I will achieve this by attending the full conference in Geneva, preparing in advance which participants and stakeholder groups I most want to engage, participating actively in discussions, and following up after the conference with key contacts and lessons.
This funding would be used to cover part of the cost of attending the conference in Geneva in person.
The grant would go toward airfare, accommodation, local transportation, meals, and directly related travel costs. The request is modest, but it would materially improve my ability to attend, participate fully, and make proper use of the opportunity.
Airfare: $500
Accommodation: $550
Meals: $250
Local transport: $100
Travel-related incidentals and contingency: $100
Total: $1,500
This application is for an individual trip connected to my broader work in AI governance and safety.
My name is Pedro Bentancour Garin.
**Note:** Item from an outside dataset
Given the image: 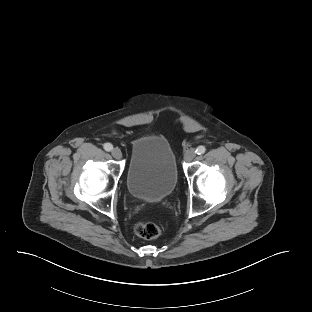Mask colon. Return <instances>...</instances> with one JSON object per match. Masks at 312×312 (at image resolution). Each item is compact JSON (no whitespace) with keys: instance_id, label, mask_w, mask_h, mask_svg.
Returning a JSON list of instances; mask_svg holds the SVG:
<instances>
[{"instance_id":"colon-1","label":"colon","mask_w":312,"mask_h":312,"mask_svg":"<svg viewBox=\"0 0 312 312\" xmlns=\"http://www.w3.org/2000/svg\"><path fill=\"white\" fill-rule=\"evenodd\" d=\"M135 234L143 239H155L162 233V227L153 222H138L134 226Z\"/></svg>"}]
</instances>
I have an interdisciplinary background spanning engineering, political science, philosophy, and doctoral-level work in Ancient History and Classical Archaeology. Over time, my work has increasingly focused on governance, institutions, ethics, and the long-term control of powerful systems.
I have built a growing presence in the AI governance and safety space through writing, analysis, and direct engagement. I have participated in seminars and discussions connected to the UN and ITU, and I have also been invited to meetings with staff connected to the EU AI Office and U.S. congressional circles. That has given me a meaningful foundation, but I want to deepen and broaden that network further.
Earlier in my career, I founded Treehoo, an early sustainability-focused internet platform that reached users in more than 170 countries and became a finalist at Globe Forum in Stockholm alongside companies such as Tesla.
My academic work has been supported by more than 15 competitive research grants, including funding from the Royal Swedish Academy of Sciences, and research stays at institutions such as Oxford, the Getty Center, the University of Melbourne, and the Vatican.
This conference would help me connect my existing experience and network more directly to the current international AI governance discussion.
The main risk is simply that I am unable to attend in person without financial support.
If that happens, the project does not collapse, but I lose an unusually concentrated opportunity to engage directly with relevant stakeholders in one place. I would lose both the learning value and the networking value, and I would miss the chance to contribute in person to discussions that are directly relevant to my work.
So the downside is mainly lost leverage. The upside is the opposite: stronger relationships, sharper understanding, greater visibility in the field, and better-informed work going forward.
$0.
This trip has not received external funding to date.